A GAZETA – A socioeducação realmente transforma jovens que cometeram atos infracionais em bons cidadãos?
Rogéria Epaminondas – O nosso objetivo é de que até o final do cumprimento da medida socioeducativa, o adolescente tenha sido convencido a se desviar do abuso de drogas, dos relacionamentos errados e tentar buscar uma vida mais produtiva e feliz para ele e para a comunidade. Buscamos que ele tome gosto por estudar e por aprender uma profissão. Que ele não volte mais para o Centro Socioeducativo e quando for maior de idade também não vá para uma penitenciária. Nós temos vários exemplos de sucesso, que hoje estão trabalhando e deixaram totalmente a prática infracional.

A GAZETA – O índice de drogadição entre os adolescente é alto? Como a equipe combate isso?
Rogéria Epaminondas – Não tenho uma estatística para afirmar que 99% dos adolescentes em semiliberdade usam drogas, mas no conhecimento empírico é isso. É um ou outro que não usa entorpecentes, pelo menos maconha. Enquanto ele está no Casef, em cumprimento da medida, não vai ser permitido a ele usar a droga. No entanto, às 18h ele é liberado e retorna para a casa, em que a família é a responsável. Sem contar com os finais de semana e feriados. É nesse momento que vem a dificuldade. A maioria dos socioeducandos mora em locais que precisam de uma assistência. Existem mães que não têm renda e sobrevivem de programas sociais e pais ausentes. Muitos já tinham largado a escola e quando chegam à unidade são obrigados a voltar a estudar. Já em casa não há uma figura que diga “meu filho, você tem tarefa para fazer”. Precisamos do envolvimento das igrejas, dos centros comunitários e das famílias. Porque esse adolescente precisa voltar para casa e encontrar um ambiente em que não haja droga.

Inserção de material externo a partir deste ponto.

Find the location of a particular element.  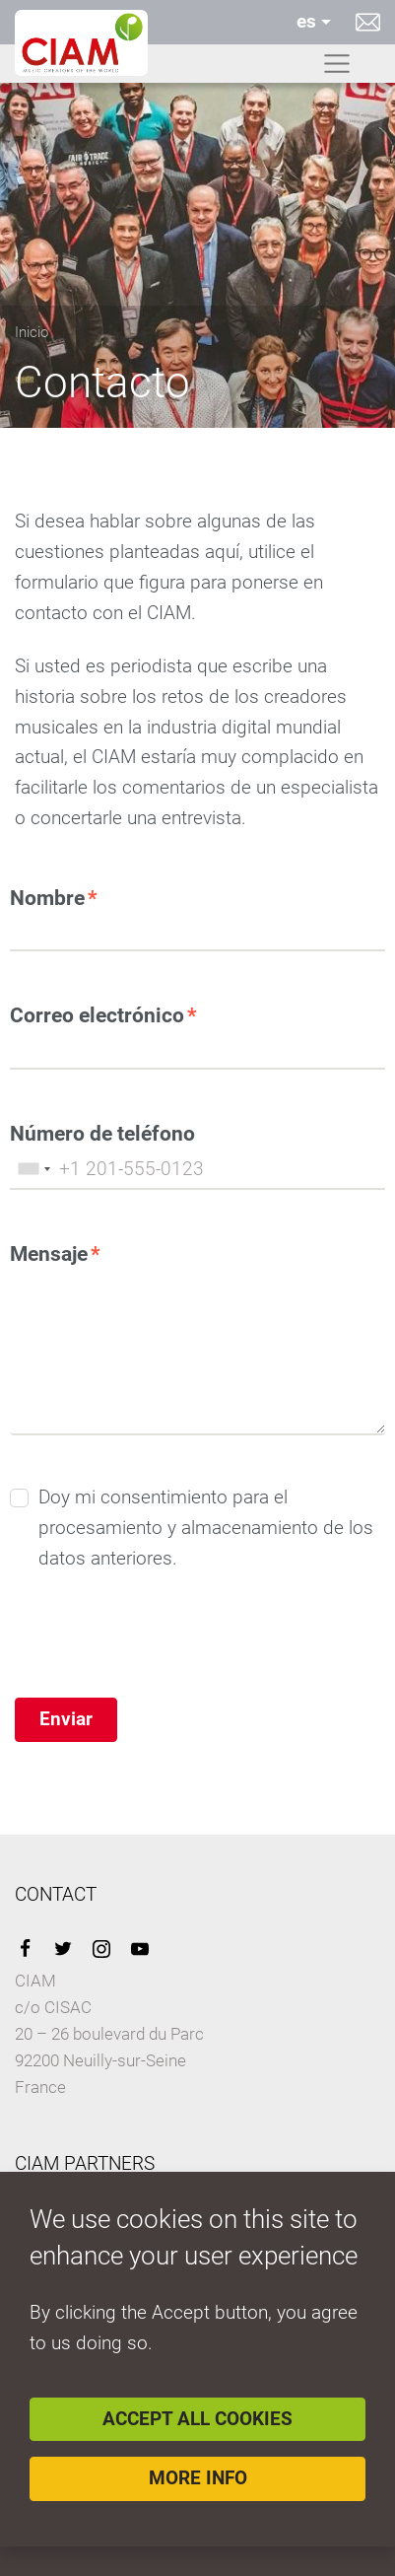 Instagram is located at coordinates (101, 1949).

A GAZETA – O novo modelo de semiliberdade já corresponde às expectativas no primeiro ano de execução no Acre?
Rogéria Epaminondas – O novo sistema de semiliberdade é radicalmente melhor. Não existe comparação com o modelo anterior. O antigo formato não vale à pena, não se sustenta, jamais. Voltar a ele seria um retrocesso tremendo. Um prejuízo inigualável. Tem muito a ser feito ainda, mas o novo modelo é o que dá certo e é nele que a gente tem que apostar. Nós só precisamos investir mais.

A GAZETA – Há planos de ampliar e melhorar o sistema socioeducativo no próximo ano?
Rogéria Epaminondas – Sim. Para 2014 queremos estreitar ainda mais os atores desse sistema. Temos que fazer com que os pais estejam ali também, colaborando conosco. Futuramente, a ideia é transformar a semiliberdade em medida protagonista do sistema socioeducativo. Apesar das pessoas terem uma sensação de segurança com a internação, a semiliberdade traria muito mais resultado na mudança do adolescente que cometeu o ato infracional. Assim ele buscaria mais cursos profissionalizantes, mais escolarização, mais convívio social e o retorno para a sociedade seria muito melhor.